Don't Believe "software never fails"
The claim "software never fails" is cavalier and dangerous. It creates a mindset that itself leads to software failures.
On March 26, 2024, a container ship collided with one of the piers of the Francis Scott Key Bridge in Maryland. Within 30 seconds, the entire bridge had collapsed into the Patapsco River, killing six people1.
The collapsed Francis Scott Key Bridge
I'm going to make a bold claim: the bridge didn't fail.
That's right. Six people dead. $15M economic loss per day. The bridge didn't fail.
After all, it did exactly what it was designed to do. The bridge was doomed the moment its blueprints were approved, before a single truss was machined, before a single pier was erected. From the moment of impact, its collapse was mechanically inevitable. A computer simulation could have easily predicted it.
How does my claim make you feel? How do you think the families of the dead would feel? They'd be ready to throw me off that bridge! Of course the bridge failed. Look at it!
Savor your righteous indignation, because that is exactly what I felt when I read the post Software Never Fails2.
It claims that:
The brief reason we can say software never fails is that software always does precisely what we told it to do. The outcome may be undesirable, and it may be unexpected, but the software itself never deviates from the instructions it was compiled into.
The post offers a definition of failure:
A failure is the event that occurs when a component first does what we designed it to, then something happens, and then the component no longer does what it was designed to do.
If we are to consistently apply this claim and definition, then the Francis Scott Key Bridge didn't fail. It did precisely what it was designed to do.
Software developers: Now imagine this kind of thinking applied to your codebase, or the medical device your grandmother relies on.
The failure of "software never fails"
The syllogism presented in Software Never Fails goes:
- Premise 1: Failure means some component changed from working to non-working.
- Premise 2: A program's compiled instructions never changes.
- Conclusion: "Software is design-stuff. It doesn't fail ever."
Both premises are false, and so is the conclusion.
A faulty definition
Premise 1 is false by its definition of failure.
The article cherry-picks a definition from hardware reliability engineering which says that failure is a state transition from working to non-working. A capacitor dries out, and a bearing wears down. While this definition is suitable for hardware, it doesn't apply to programs. If a program "never deviates from the instructions it was compiled into", how can it transition? Software is definitionally excluded.

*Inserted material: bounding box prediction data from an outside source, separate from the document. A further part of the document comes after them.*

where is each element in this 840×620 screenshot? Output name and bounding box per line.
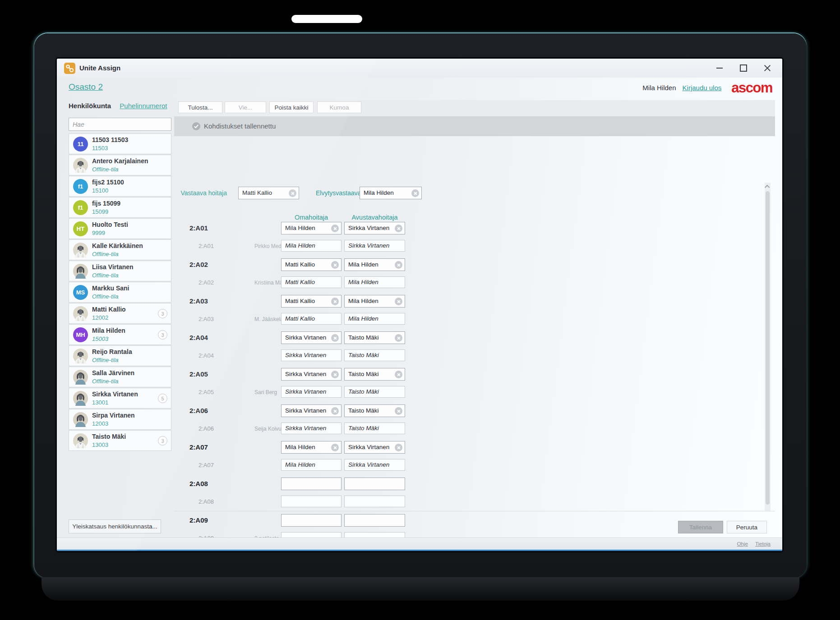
screen: Unite Assign Osasto 2 Mila Hilden Kirjau… xyxy=(57,59,782,551)
clear-icon[interactable] xyxy=(331,298,339,305)
staff-list-item[interactable]: 11 11503 11503 11503 xyxy=(69,133,171,154)
room-primary-nurse-input[interactable]: Mila Hilden xyxy=(281,441,342,454)
room-assistant-nurse-input[interactable]: Mila Hilden xyxy=(344,258,405,271)
clear-icon[interactable] xyxy=(331,371,339,378)
status-bar: Kohdistukset tallennettu xyxy=(174,116,775,136)
room-primary-nurse-input[interactable]: Mila Hilden xyxy=(281,222,342,234)
clear-icon[interactable] xyxy=(395,407,402,415)
tab-puhelinnumerot[interactable]: Puhelinnumerot xyxy=(120,102,167,110)
clear-icon[interactable] xyxy=(331,334,339,342)
room-assistant-nurse-input[interactable]: Taisto Mäki xyxy=(344,404,405,417)
bed-primary-nurse-input[interactable]: Matti Kallio xyxy=(281,313,342,325)
primary-nurse-column-header: Omahoitaja xyxy=(281,214,342,221)
clear-icon[interactable] xyxy=(395,225,402,232)
bed-assistant-nurse-input[interactable]: Mila Hilden xyxy=(344,313,405,325)
staff-overview-button[interactable]: Yleiskatsaus henkilökunnasta... xyxy=(69,519,161,533)
bed-label: 2:A04 xyxy=(198,352,214,359)
maximize-icon[interactable] xyxy=(738,63,748,73)
clear-icon[interactable] xyxy=(331,225,339,232)
room-primary-nurse-input[interactable]: Sirkka Virtanen xyxy=(281,331,342,344)
about-link[interactable]: Tietoja xyxy=(755,541,771,547)
search-input[interactable] xyxy=(69,118,171,131)
bed-label: 2:A06 xyxy=(198,425,214,432)
logout-link[interactable]: Kirjaudu ulos xyxy=(683,84,722,92)
bed-primary-nurse-input[interactable]: Sirkka Virtanen xyxy=(281,423,342,434)
staff-status: 13003 xyxy=(92,441,126,449)
close-icon[interactable] xyxy=(762,63,772,73)
assignment-count-badge: 3 xyxy=(158,309,167,318)
responsible-nurse-input[interactable]: Matti Kallio xyxy=(238,187,299,199)
clear-icon[interactable] xyxy=(331,444,339,451)
bed-assistant-nurse-input[interactable] xyxy=(344,496,405,507)
bed-assistant-nurse-input[interactable]: Taisto Mäki xyxy=(344,386,405,398)
clear-icon[interactable] xyxy=(395,334,402,342)
staff-list-item[interactable]: Kalle Kärkkäinen Offline-tila xyxy=(69,239,171,260)
staff-list-item[interactable]: MH Mila Hilden 15003 3 xyxy=(69,324,171,345)
staff-list-item[interactable]: HT Huolto Testi 9999 xyxy=(69,218,171,239)
status-message: Kohdistukset tallennettu xyxy=(204,116,276,136)
room-assistant-nurse-input[interactable]: Sirkka Virtanen xyxy=(344,441,405,454)
room-label: 2:A07 xyxy=(189,443,208,451)
clear-all-button[interactable]: Poista kaikki xyxy=(269,101,314,113)
bed-primary-nurse-input[interactable]: Matti Kallio xyxy=(281,276,342,288)
room-primary-nurse-input[interactable]: Sirkka Virtanen xyxy=(281,368,342,381)
staff-name: Kalle Kärkkäinen xyxy=(92,242,143,250)
clear-icon[interactable] xyxy=(331,407,339,415)
clear-icon[interactable] xyxy=(289,189,296,197)
minimize-icon[interactable] xyxy=(715,63,725,73)
clear-icon[interactable] xyxy=(395,371,402,378)
bed-primary-nurse-input[interactable]: Mila Hilden xyxy=(281,459,342,471)
room-assistant-nurse-input[interactable]: Mila Hilden xyxy=(344,295,405,308)
clear-icon[interactable] xyxy=(395,298,402,305)
clear-icon[interactable] xyxy=(395,444,402,451)
staff-list-item[interactable]: Matti Kallio 12002 3 xyxy=(69,303,171,324)
staff-list-item[interactable]: Reijo Rantala Offline-tila xyxy=(69,345,171,366)
staff-list-item[interactable]: f1 fijs2 15100 15100 xyxy=(69,176,171,197)
room-primary-nurse-input[interactable] xyxy=(281,478,342,490)
department-link[interactable]: Osasto 2 xyxy=(69,82,103,92)
vertical-scrollbar[interactable] xyxy=(765,183,771,511)
staff-list-item[interactable]: f1 fijs 15099 15099 xyxy=(69,197,171,218)
bed-primary-nurse-input[interactable] xyxy=(281,496,342,507)
tab-henkilokunta[interactable]: Henkilökunta xyxy=(69,102,111,110)
bed-assistant-nurse-input[interactable]: Sirkka Virtanen xyxy=(344,240,405,252)
ascom-logo: ascom xyxy=(731,81,772,95)
staff-list-item[interactable]: Taisto Mäki 13003 3 xyxy=(69,430,171,451)
clear-icon[interactable] xyxy=(411,189,419,197)
bed-assistant-nurse-input[interactable]: Taisto Mäki xyxy=(344,423,405,434)
room-primary-nurse-input[interactable]: Sirkka Virtanen xyxy=(281,404,342,417)
bed-assistant-nurse-input[interactable]: Mila Hilden xyxy=(344,276,405,288)
cancel-button[interactable]: Peruuta xyxy=(727,521,767,533)
room-assistant-nurse-input[interactable]: Taisto Mäki xyxy=(344,368,405,381)
staff-status: Offline-tila xyxy=(92,271,134,279)
bed-primary-nurse-input[interactable]: Sirkka Virtanen xyxy=(281,349,342,361)
avatar xyxy=(73,370,88,385)
avatar: HT xyxy=(73,221,88,236)
bed-assistant-nurse-input[interactable]: Sirkka Virtanen xyxy=(344,459,405,471)
scrollbar-thumb[interactable] xyxy=(766,191,770,505)
staff-list-item[interactable]: Salla Järvinen Offline-tila xyxy=(69,367,171,387)
resuscitation-lead-input[interactable]: Mila Hilden xyxy=(360,187,422,199)
bed-assistant-nurse-input[interactable]: Taisto Mäki xyxy=(344,349,405,361)
room-assistant-nurse-input[interactable] xyxy=(344,514,405,527)
room-primary-nurse-input[interactable] xyxy=(281,514,342,527)
clear-icon[interactable] xyxy=(395,261,402,269)
room-assistant-nurse-input[interactable]: Taisto Mäki xyxy=(344,331,405,344)
print-button[interactable]: Tulosta... xyxy=(178,101,222,113)
staff-list-item[interactable]: Sirkka Virtanen 13001 5 xyxy=(69,388,171,409)
bed-primary-nurse-input[interactable]: Sirkka Virtanen xyxy=(281,386,342,398)
help-link[interactable]: Ohje xyxy=(737,541,748,547)
scroll-up-icon[interactable] xyxy=(765,184,771,190)
room-assistant-nurse-input[interactable] xyxy=(344,478,405,490)
bed-primary-nurse-input[interactable]: Mila Hilden xyxy=(281,240,342,252)
initials-avatar: f1 xyxy=(73,179,88,194)
staff-list-item[interactable]: Antero Karjalainen Offline-tila xyxy=(69,155,171,175)
room-primary-nurse-input[interactable]: Matti Kallio xyxy=(281,295,342,308)
staff-list-item[interactable]: MS Markku Sani Offline-tila xyxy=(69,282,171,303)
room-primary-nurse-input[interactable]: Matti Kallio xyxy=(281,258,342,271)
room-assistant-nurse-input[interactable]: Sirkka Virtanen xyxy=(344,222,405,234)
staff-list-item[interactable]: Liisa Virtanen Offline-tila xyxy=(69,261,171,281)
clear-icon[interactable] xyxy=(331,261,339,269)
staff-list-item[interactable]: Sirpa Virtanen 12003 xyxy=(69,409,171,430)
male-avatar-icon xyxy=(73,158,88,173)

In When the Machine Metaphor Breaks Down, I compared and contrasted software failures to hardware failures. I provided precise definitions of failure that apply to both:
- Sins of commission: The thing did something it was required not to.
- Sins of omission: The thing didn't do something it was required to.
- Latent faults: Bugs that are present but not causing observable failures.
- Unmet expectations: The user was surprised the thing did or didn't do something.
- Compromised safety: A hazard or loss occurred and the thing was involved, even if it performed as required and expected.
I also showed that hardware and software fail for different causes:
- Hardware fails as its internal physical condition deteriorates.
- A program fails as it environment changes, invalidating its assumptions and preconditions.
- A codebase fails as its design integrity dissolves and defect count rises.
Software is surprising
Premise 2 is also false.
The claim "software never changes" wants us to to believe that programs are deterministic, and if deterministic, then predictable, and therefore incapable of surprising us with failure.
Deterministic means the same inputs produce the same outputs.
But programs are effectively nondeterministic. Yes, it's narrowly correct that compiled bytecode doesn't spontaneously mutate, but the argument conflates instructions with execution. A program's behavior depends not only on its bytecode but on its entire input space. Proving a program correct requires proving it correct for all possible inputs and states. As Dijkstra wrote, tests can show the presence of bugs, but never show their absence.
The danger of believing "software never fails"
Design and implementation conflated
In building architecture, the distinction between design and construction is clear. Design is clay models and blueprints. Construction is pouring concrete and milling steel. Many structural failures happened because the construction did not follow the design3.
Software also has distinct design and implementation activities. Sometime this is easy to see: it's common industry practice for a software architect to hand over a design specification to another team, perhaps even an offshore one. The distinction is harder to observe if the same person does the designing and the implementing.
When the Therac-25 radiation therapy machine killed patients in the 1980s, investigators found that the software implementation failed to properly sequence safety interlocks that the design had specified. The design was sound; the implementation was not. If we say "software is pure design," we have no vocabulary to disambiguate these failure modes, and we have no framework for preventing them.
Implementation errors are mitigated with verification, i.e. asking the question, "did we build the thing correctly?" Design errors are mitigated with validation, i.e. asking "are we building the correct thing?"
In A Design is a Mold for Code, I delve into the distinction between design and code.
Presbyopic causal chains
The benevolent intent of the phrase "software never fails" is to encourage us to look beyond proximal causes of failure and seek distal causes, but it goes too far. A high-quality report on a commercial airliner crash will include both: the plane had a problem, and a long causal chain of lax training, spotty maintenance, regulatory capture, and eroded safety culture from the very top allowed the problem to cascade into a catastrophe.4.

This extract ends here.